In [297]:
import pandas as pd
from sklearn.tree import DecisionTreeClassifier
from sklearn.model_selection import train_test_split
from sklearn.metrics import accuracy_score, classification_report
from sklearn.preprocessing import LabelEncoder, OneHotEncoder

In [288]:
df = pd.read_csv("dataset_traffic_accident_prediction1.csv")
df.head()

Unnamed: 0,Weather,Road_Type,Time_of_Day,Traffic_Density,Speed_Limit,Number_of_Vehicles,Driver_Alcohol,Accident_Severity,Road_Condition,Vehicle_Type,Driver_Age,Driver_Experience,Road_Light_Condition,Accident
0,Rainy,City Road,Morning,1.0,100.0,5.0,0.0,,Wet,Car,51.0,48.0,Artificial Light,0.0
1,Clear,Rural Road,Night,,120.0,3.0,0.0,Moderate,Wet,Truck,49.0,43.0,Artificial Light,0.0
2,Rainy,Highway,Evening,1.0,60.0,4.0,0.0,Low,Icy,Car,54.0,52.0,Artificial Light,0.0
3,Clear,City Road,Afternoon,2.0,60.0,3.0,0.0,Low,Under Construction,Bus,34.0,31.0,Daylight,0.0
4,Rainy,Highway,Morning,1.0,195.0,11.0,0.0,Low,Dry,Car,62.0,55.0,Artificial Light,1.0


# Pre-processing the data for the classifier

In [289]:
columns = list(df.columns)
columns_dict = {}
for column in columns:
    columns_dict[column] = df[column].unique()

print(columns_dict)

{'Weather': array(['Rainy', 'Clear', 'Foggy', 'Stormy', nan, 'Snowy'], dtype=object), 'Road_Type': array(['City Road', 'Rural Road', 'Highway', nan, 'Mountain Road'],
      dtype=object), 'Time_of_Day': array(['Morning', 'Night', 'Evening', 'Afternoon', nan], dtype=object), 'Traffic_Density': array([ 1., nan,  2.,  0.]), 'Speed_Limit': array([100., 120.,  60., 195.,  30.,  nan,  50.,  80., 200., 206., 178.,
       208., 213., 190., 196., 188., 194., 189., 193., 185., 199., 192.,
       198., 212., 181.]), 'Number_of_Vehicles': array([ 5.,  3.,  4., 11.,  2.,  1., nan, 12., 13., 14., 10.]), 'Driver_Alcohol': array([ 0.,  1., nan]), 'Accident_Severity': array([nan, 'Moderate', 'Low', 'High'], dtype=object), 'Road_Condition': array(['Wet', 'Icy', 'Under Construction', 'Dry', nan], dtype=object), 'Vehicle_Type': array(['Car', 'Truck', 'Bus', 'Motorcycle', nan], dtype=object), 'Driver_Age': array([51., 49., 54., 34., 62., 27., 29., 38., 50., 33., 47., 25., 67.,
       61., 46., 48., 53., 35

In [290]:
fill_values = {
    'Traffic_Density' : 0.0, 
    'Speed Limit' : df['Speed_Limit'].mean(),
    'Number_of_Vehicles' : df['Number_of_Vehicles'].mode(),
    'Driver_Alcohol' : 0.0,
    'Driver_Age' : df['Driver_Age'].median(),
    'Driver_Experience' : df['Driver_Experience'].median()
}
df.fillna(value=fill_values, inplace=True)

In [291]:
df.dropna(inplace=True)
df.shape

(503, 14)

In [292]:
df.shape

(503, 14)

In [293]:
priority_mapping = {'Low': 0, 'Moderate': 1, 'High': 2}
df['Accident_Severity'] = df['Accident_Severity'].map(priority_mapping)

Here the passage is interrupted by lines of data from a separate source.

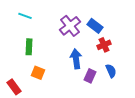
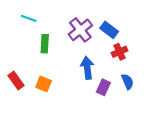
green rectangle: (29, 47) -> (45, 44), moved
red rectangle: (14, 87) -> (16, 80), moved

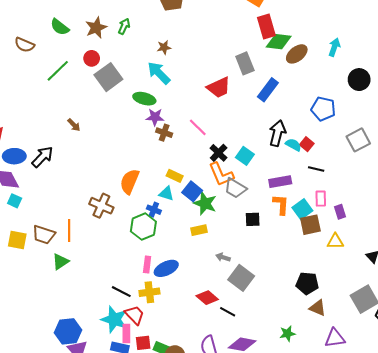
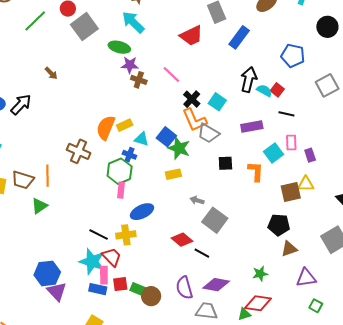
yellow rectangle: (175, 176) -> (125, 125), moved, turned -49
orange L-shape: (281, 204) -> (256, 171), moved
brown square: (310, 225) -> (291, 192), moved
pink rectangle: (147, 265) -> (121, 190), moved
brown triangle: (318, 308) -> (289, 249), turned -42

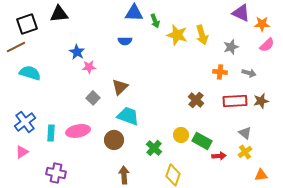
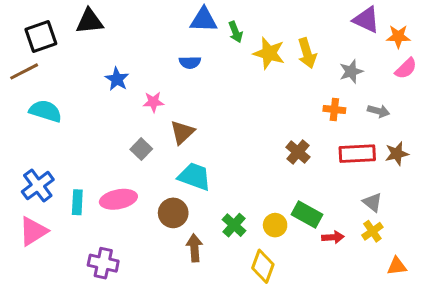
pink star: (89, 67) -> (153, 102), moved
yellow circle: (181, 135) -> (275, 225), moved
pink triangle: (22, 152) -> (33, 231), size x1.5
purple cross: (56, 173) -> (103, 263), moved
brown arrow: (124, 175) -> (194, 248), moved

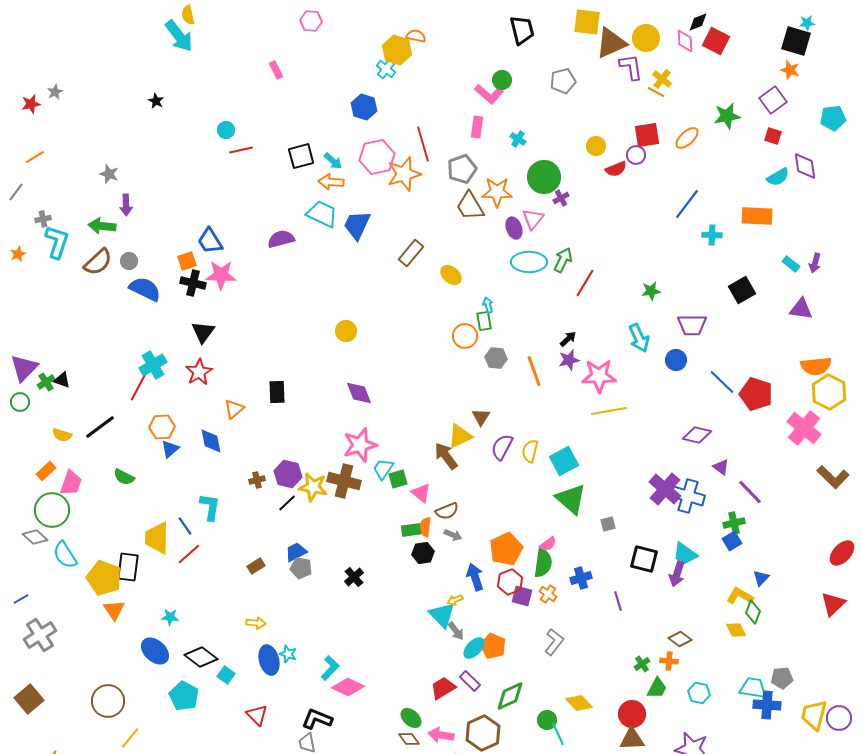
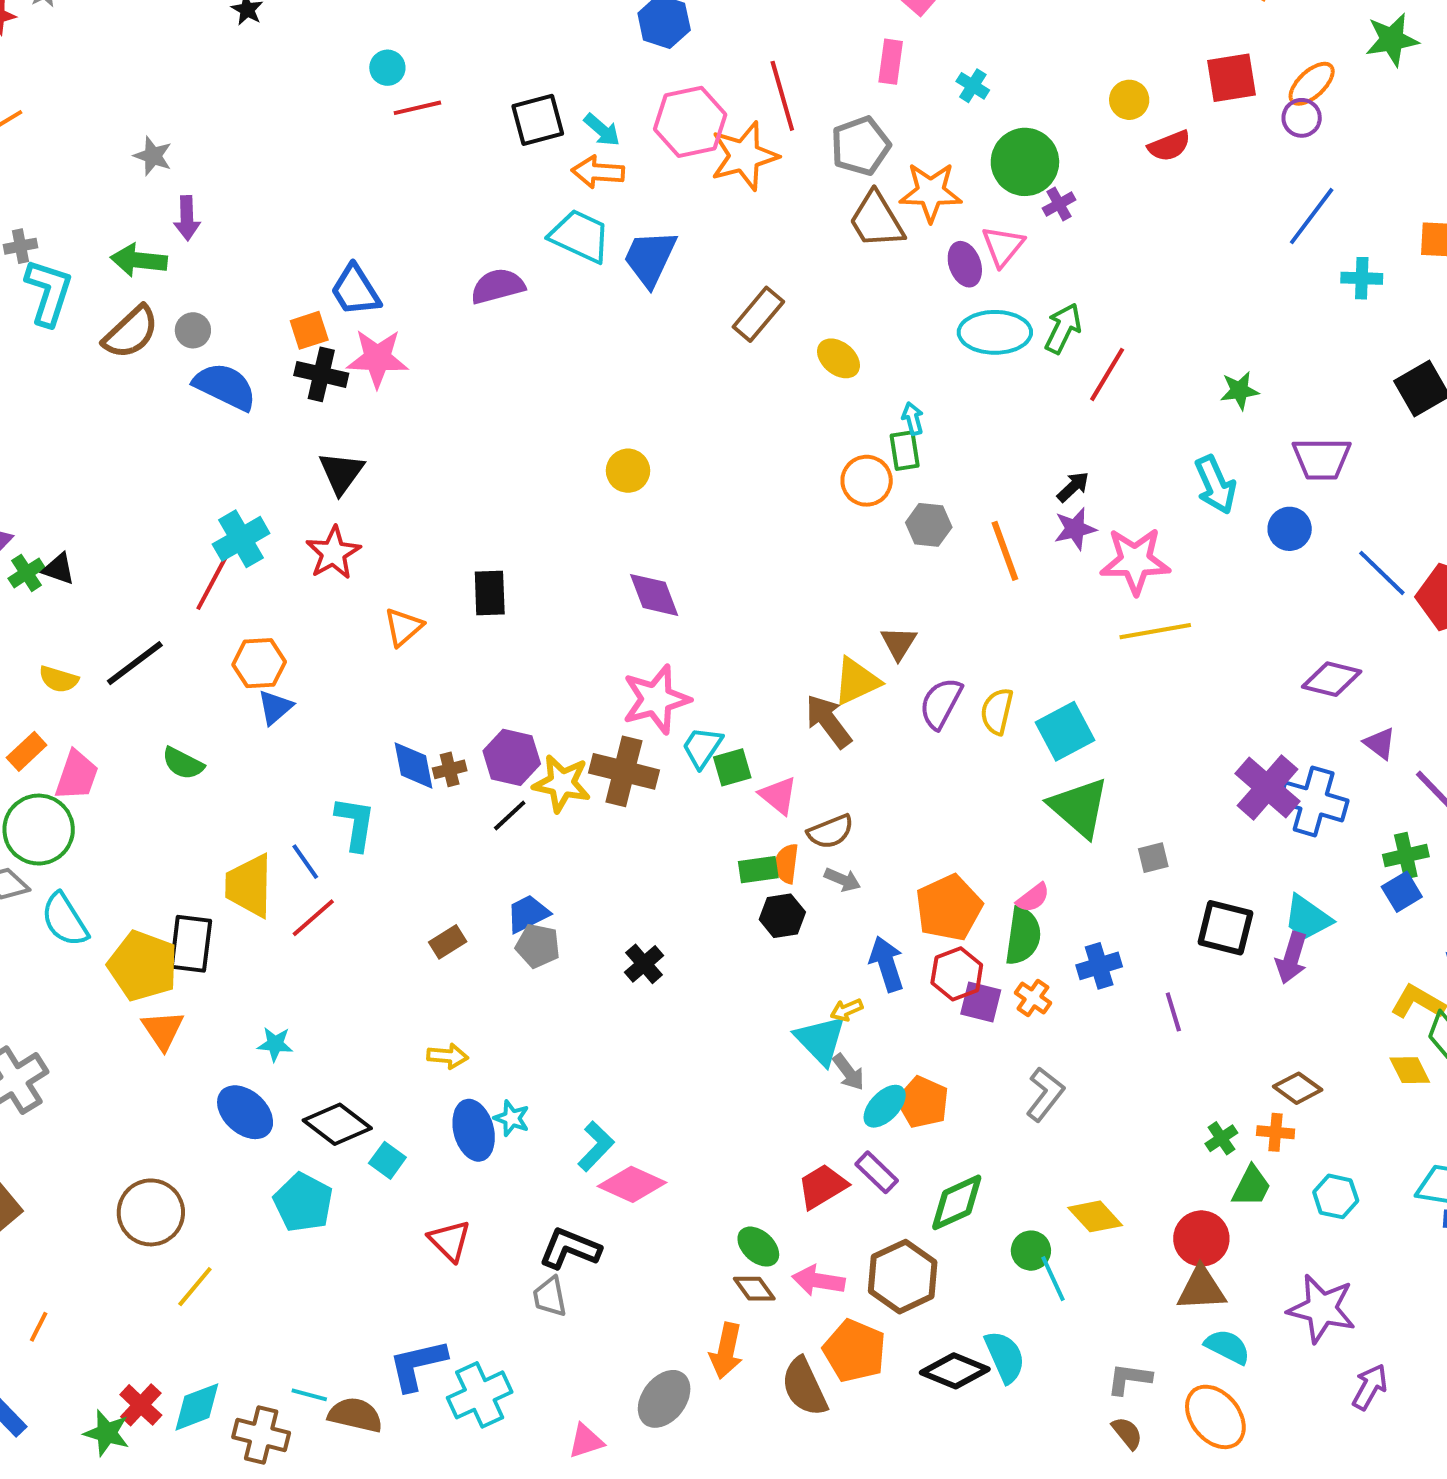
purple circle: (636, 155) -> (1302, 118), moved
blue diamond: (211, 441) -> (413, 765), moved

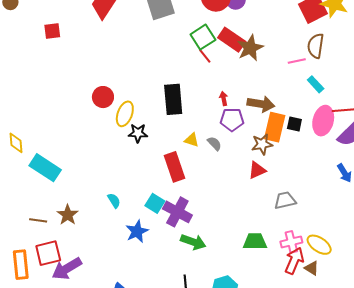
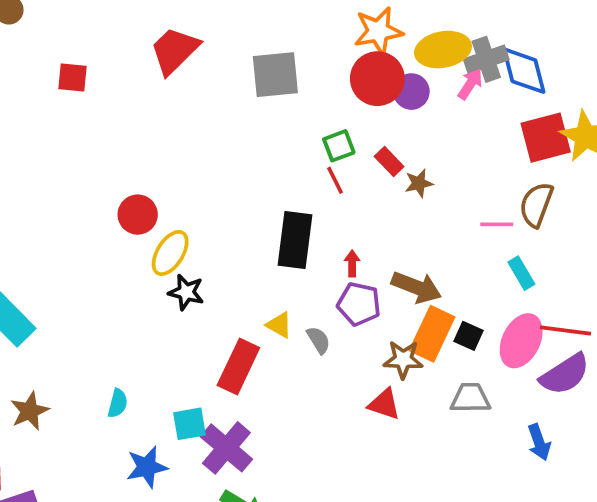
green square: (203, 37) -> (339, 146), size x0.7
red rectangle: (232, 40) -> (389, 161), size x0.6
brown star: (250, 48) -> (419, 183), size x0.6
black rectangle: (173, 99) -> (295, 240), moved
red rectangle: (175, 167) -> (238, 366), turned 32
red triangle: (257, 170) -> (384, 404), turned 30
gray trapezoid: (285, 200) -> (470, 398), moved
cyan semicircle: (114, 201) -> (118, 403), turned 35
cyan square: (155, 203) -> (189, 424), turned 36

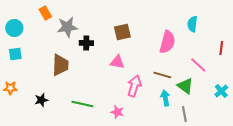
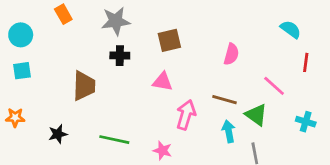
cyan semicircle: (192, 24) -> (291, 29), moved, turned 119
gray star: (67, 27) -> (116, 21), moved
pink semicircle: (167, 42) -> (231, 54), size x0.7
cyan cross: (221, 91) -> (306, 122), turned -32

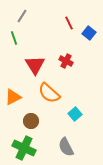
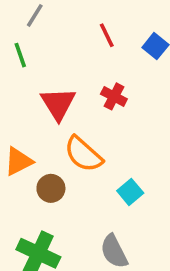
red line: (69, 23) -> (107, 35), moved
brown circle: (31, 121) -> (51, 188), moved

time_of_day_mapping = {'Morning': 0, 'Night': 3, 'Evening': 2, 'Afternoon': 1}
df['Time_of_Day'] = df['Time_of_Day'].map(time_of_day_mapping)

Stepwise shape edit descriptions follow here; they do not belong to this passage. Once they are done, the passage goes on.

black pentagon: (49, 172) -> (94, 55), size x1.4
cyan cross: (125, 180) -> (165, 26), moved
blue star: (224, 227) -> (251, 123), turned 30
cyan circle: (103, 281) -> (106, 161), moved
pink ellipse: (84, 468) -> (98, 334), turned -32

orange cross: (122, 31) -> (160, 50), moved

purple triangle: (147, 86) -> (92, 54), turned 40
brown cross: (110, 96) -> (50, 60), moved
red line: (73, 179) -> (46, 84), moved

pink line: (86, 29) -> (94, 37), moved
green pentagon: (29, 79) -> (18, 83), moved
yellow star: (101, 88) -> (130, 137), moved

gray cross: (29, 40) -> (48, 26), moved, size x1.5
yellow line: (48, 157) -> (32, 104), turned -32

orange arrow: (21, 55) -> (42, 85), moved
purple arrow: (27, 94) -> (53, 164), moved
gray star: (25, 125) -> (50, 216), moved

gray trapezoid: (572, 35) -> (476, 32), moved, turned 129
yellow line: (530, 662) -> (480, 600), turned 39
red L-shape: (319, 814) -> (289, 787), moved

road_light_mapping = {'Artificial Light': 1, 'Daylight': 0, 'No Light': 2}
df['Road_Light_Condition'] = df['Road_Light_Condition'].map(road_light_mapping)

ohe_road_type = OneHotEncoder()
road_type_encoder = ohe_road_type.fit_transform(df[['Road_Type']])
road_type_encoder_df = pd.DataFrame(road_type_encoder.toarray(), columns=ohe_road_type.get_feature_names_out(['Road_Type']), index=df.index)
df = pd.concat([df.drop("Road_Type", axis=1), road_type_encoder_df], axis=1)

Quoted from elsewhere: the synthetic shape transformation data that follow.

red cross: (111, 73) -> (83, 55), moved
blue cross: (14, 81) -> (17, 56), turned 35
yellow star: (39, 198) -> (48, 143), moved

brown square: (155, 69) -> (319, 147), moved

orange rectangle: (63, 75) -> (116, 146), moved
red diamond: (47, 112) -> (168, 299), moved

ohe_weather = OneHotEncoder()
weather_encoder = ohe_weather.fit_transform(df[['Weather']])
weather_encoder_df = pd.DataFrame(weather_encoder.toarray(), columns=ohe_weather.get_feature_names_out(['Weather']), index=df.index)
df = pd.concat([df.drop("Weather", axis=1), weather_encoder_df], axis=1)

ohe_road_cond = OneHotEncoder()
road_cond_encoder = ohe_road_cond.fit_transform(df[['Road_Condition']])
road_cond_encoder_df = pd.DataFrame(road_cond_encoder.toarray(), columns=ohe_road_cond.get_feature_names_out(['Road_Condition']), index=df.index)
df = pd.concat([df.drop("Road_Condition", axis=1), road_cond_encoder_df], axis=1)

ohe_vehicle = OneHotEncoder()
vehicle_encoder = ohe_vehicle.fit_transform(df[["Vehicle_Type"]])
vehicle_encoder_df = pd.DataFrame(vehicle_encoder.toarray(), columns=ohe_vehicle.get_feature_names_out(['Vehicle_Type']), index=df.index)
df = pd.concat([df.drop("Vehicle_Type", axis=1), vehicle_encoder_df], axis=1)

df['Speed_Limit'] = pd.qcut(df['Speed_Limit'], q=3, labels=['Low', 'Moderate', 'High'])
df['Speed_Limit'] = df['Speed_Limit'].map(priority_mapping)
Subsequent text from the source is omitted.